3. You Run The Risk Of Anal Fissues (Yay)
The hazard of not having enough lubrication in a stool as you attempt to pass it can be that it gets stuck and tears the skin. This is called an anal fissure, and it's just as glam as it sounds. It'll likely put blood on the feces and in the toilet bowl, but it can be treated with help from laxatives and special treatment from your GP. If you do see blood or feel pain while passing stool, don't wait: go see a doctor and be upfront about your bum.

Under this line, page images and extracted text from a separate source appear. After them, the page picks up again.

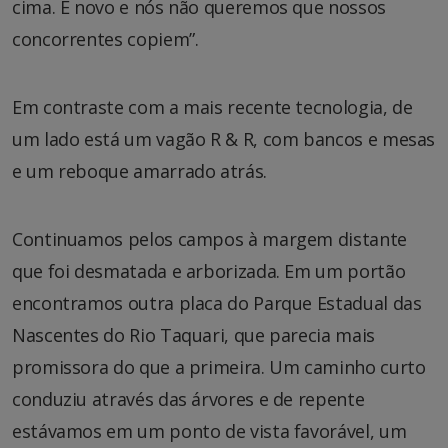
cima. É novo e nós não queremos que nossos
concorrentes copiem”.
Em contraste com a mais recente tecnologia, de
um lado está um vagão R & R, com bancos e mesas
e um reboque amarrado atrás.
Continuamos pelos campos à margem distante
que foi desmatada e arborizada. Em um portão
encontramos outra placa do Parque Estadual das
Nascentes do Rio Taquari, que parecia mais
promissora do que a primeira. Um caminho curto
conduziu através das árvores e de repente
estávamos em um ponto de vista favorável, um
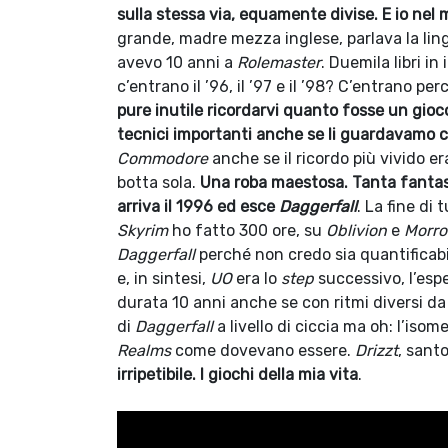
sulla stessa via, equamente divise. E io nel
grande, madre mezza inglese, parlava la lin
avevo 10 anni a
Rolemaster
. Duemila libri i
c’entrano il ’96, il ’97 e il ’98? C’entrano p
pure inutile ricordarvi quanto fosse un gio
tecnici importanti anche se li guardavamo c
Commodore
anche se il ricordo più vivido e
botta sola.
Una roba maestosa. Tanta fantas
arriva il 1996 ed esce
Daggerfall
. La fine di 
Skyrim
ho fatto 300 ore, su
Oblivion
e
Morr
Daggerfall
perché non credo sia quantificabil
e, in sintesi,
UO
era lo
step
successivo, l’esp
durata 10 anni anche se con ritmi diversi da
di
Daggerfall
a livello di ciccia ma oh: l’isom
Realms
come dovevano essere.
Drizzt
, sant
irripetibile. I giochi della mia vita
.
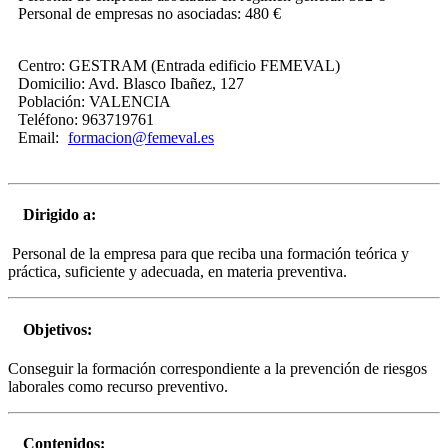
Personal de empresas no asociadas: 480 €
Centro:
GESTRAM (Entrada edificio FEMEVAL)
Domicilio:
Avd. Blasco Ibañez, 127
Población:
VALENCIA
Teléfono:
963719761
Email:
formacion@femeval.es
Dirigido a:
Personal de la empresa para que reciba una formación teórica y
práctica, suficiente y adecuada, en materia preventiva.
Objetivos:
Conseguir la formación correspondiente a la prevención de riesgos
laborales como recurso preventivo.
Contenidos:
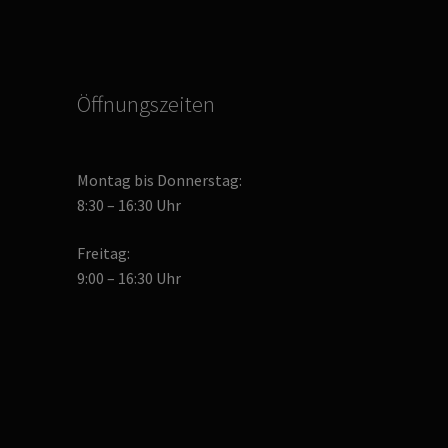
Öffnungszeiten
Montag bis Donnerstag:
8:30 – 16:30 Uhr
Freitag:
9:00 – 16:30 Uhr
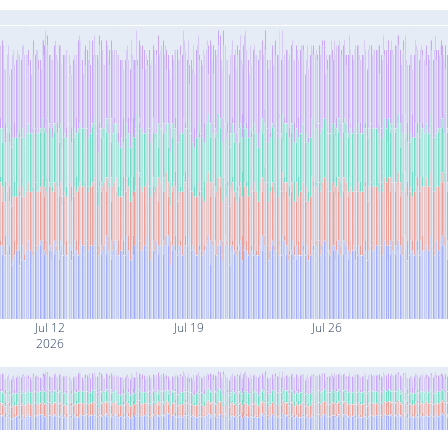
Jul 12
Jul 19
Jul 26
2026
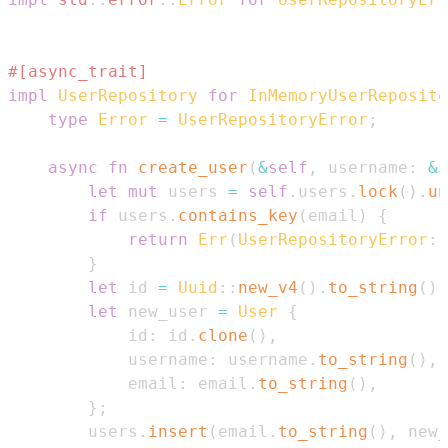
#[async_trait]
impl
UserRepository
for
InMemoryUserReposito
type
Error
=
UserRepositoryError
;
async
fn
create_user
(
&
self
,
 username
:
&
s
let
mut
 users 
=
self
.
users
.
lock
(
)
.
un
if
 users
.
contains_key
(
email
)
{
return
Err
(
UserRepositoryError
::
}
let
 id 
=
Uuid
::
new_v4
(
)
.
to_string
(
)
;
let
 new_user 
=
User
{
            id
:
 id
.
clone
(
)
,
            username
:
 username
.
to_string
(
)
,
            email
:
 email
.
to_string
(
)
,
}
;
        users
.
insert
(
email
.
to_string
(
)
,
 new_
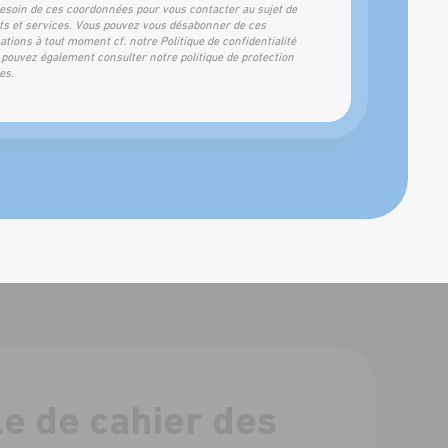
besoin de ces coordonnées pour vous contacter au sujet de
ts et services. Vous pouvez
vous désabonner
de ces
tions à tout moment cf. notre
Politique de confidentialité
 pouvez également consulter notre
politique de protection
es
.
e de cahier des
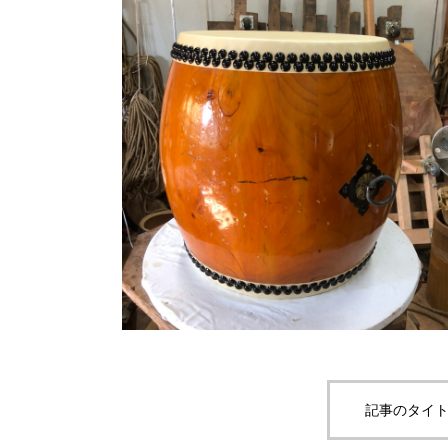
記事のタイト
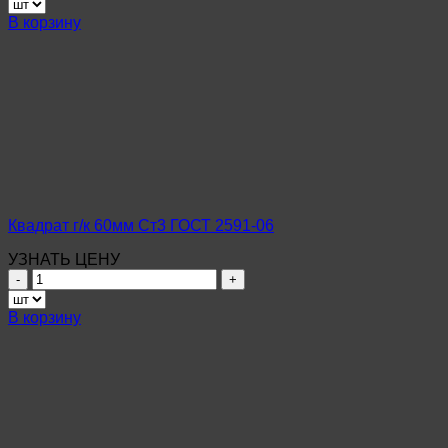
Квадрат
В корзину
г/
к
50мм
Ст3
ГОСТ
2591-
06
Квадрат г/к 60мм Ст3 ГОСТ 2591-06
УЗНАТЬ ЦЕНУ
Количество
товара
Квадрат
В корзину
г/
к
60мм
Ст3
ГОСТ
2591-
06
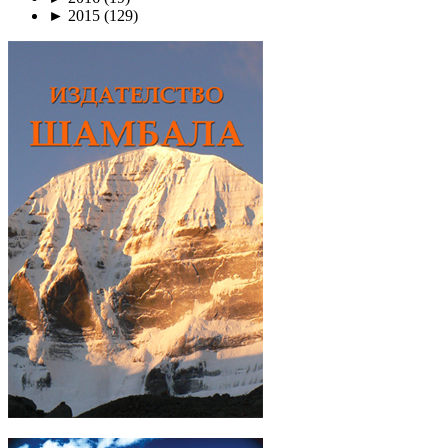
►
2015
(129)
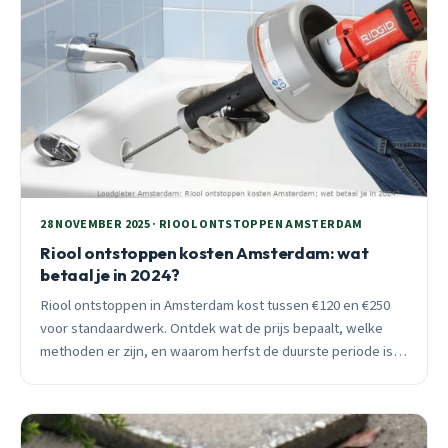
28 NOVEMBER 2025 · RIOOL ONTSTOPPEN AMSTERDAM
Riool ontstoppen kosten Amsterdam: wat
betaal je in 2024?
Riool ontstoppen in Amsterdam kost tussen €120 en €250
voor standaardwerk. Ontdek wat de prijs bepaalt, welke
methoden er zijn, en waarom herfst de duurste periode is
voor rioolverstoppen.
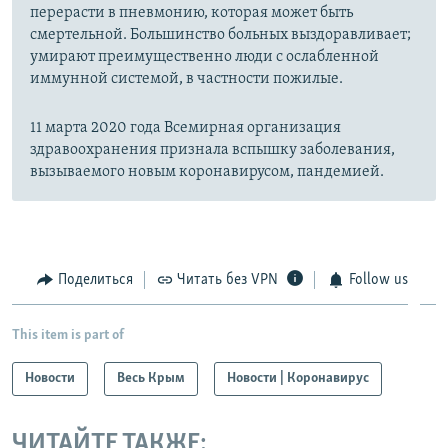
перерасти в пневмонию, которая может быть
смертельной. Большинство больных выздоравливает;
умирают преимущественно люди с ослабленной
иммунной системой, в частности пожилые.
11 марта 2020 года Всемирная организация
здравоохранения признала вспышку заболевания,
вызываемого новым коронавирусом, пандемией.
Поделиться
Читать без VPN
Follow us
This item is part of
Новости
Весь Крым
Новости | Коронавирус
ЧИТАЙТЕ ТАКЖЕ:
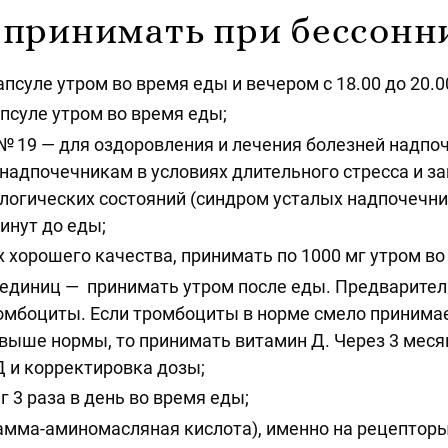
 принимать при бессонн
апсуле утром во время еды и вечером с 18.00 до 20.0
псуле утром во время еды;
9 — для оздоровления и лечения болезней надпоч
надпочечникам в условиях длительного стресса и за
логических состояний (синдром усталых надпочечник
минут до еды;
х хорошего качества, принимать по 1000 мг утром во
 единиц — принимать утром после еды. Предварител
ромбоциты. Если тромбоциты в норме смело принима
выше нормы, то принимать витамин Д. Через 3 мес
Д и корректировка дозы;
г 3 раза в день во время еды;
амма-аминомасляная кислота), именно на рецептор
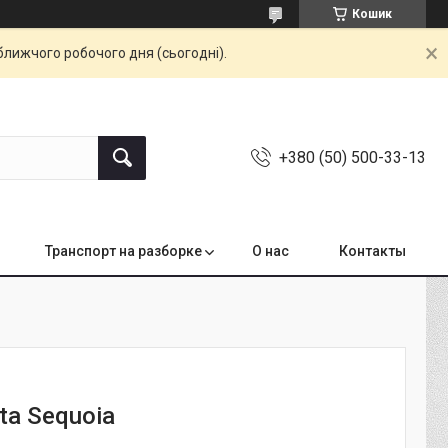
Кошик
ближчого робочого дня (сьогодні).
+380 (50) 500-33-13
Транспорт на разборке
О нас
Контакты
ta Sequoia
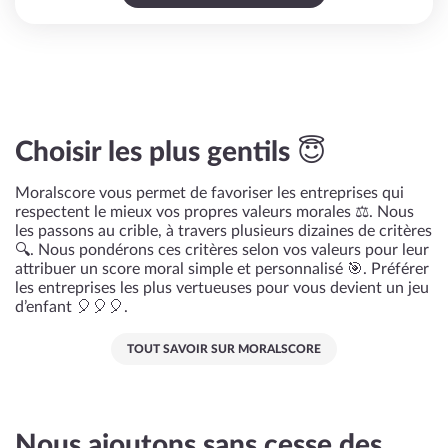
Choisir les plus gentils 😇
Moralscore vous permet de favoriser les entreprises qui
respectent le mieux vos propres valeurs morales ⚖️. Nous
les passons au crible, à travers plusieurs dizaines de critères
🔍. Nous pondérons ces critères selon vos valeurs pour leur
attribuer un score moral simple et personnalisé 🎯. Préférer
les entreprises les plus vertueuses pour vous devient un jeu
d’enfant 🎈🎈🎈.
TOUT SAVOIR SUR MORALSCORE
Nous ajoutons sans cesse des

4. You May Experience Impaction
If you really can't get rid of your constipation problem, get prepared for a pile-up. The technical term for the accumulation of stool in your rectum and anus is fecal impaction, which sounds better than "poo traffic jam" but amounts to much the same thing. This is a serious medical condition and you'll need to get help to solve it, which will likely involve heavy-duty laxatives, a lot of water, and possibly a suppository or enema.
5. You Have An Increased Risk Of Diverticulitis
Long-term constipation has its own special brand of side effects. They aren't particularly nice, either. One is an increased risk of a phenomenon called diverticulitis, where diverticula (bulges or "pouches" that tend to form naturally on the lining of the colon as you get older) are formed by the pressure of straining to pass your stool, and may eventually become infected if any nasties from the trapped stool get caught in them.
6. No, "Toxins" Don't Build Up In Your Bowel
This is a common misconception, but it's an incorrect one. Yes, stool is made up of waste, and is meant to be exiting the body; but the colon is pretty good at containing it, even in cases of constipation, and its presence will cause you discomfort but not sicken you through the extended presence of "toxins". The only real risk of bacterial infection is if waste products manage to get into any wounds in the colon or rectum, and that's by no means a guaranteed side effect; more like very bad luck.
7. It May Affect Your Bladder Control
There's a closer relationship between your colon and your bladder than you might imagine. And having a very full colon as you strain to get rid of your excess stool has knock-on effects for what's around it. The Department of Urology at the University of California highlights that physical position is an issue: if there's too much pressure on the bladder from a full colon, it won't fill all the way, empty badly, or cause it to leak unexpectedly.
If you strain a lot for bowel movements, you may also damage your pelvic floor muscles, which are necessary for good bladder control. So perpetual constipation problems may cause apparent leakage problems, too. Hurrah.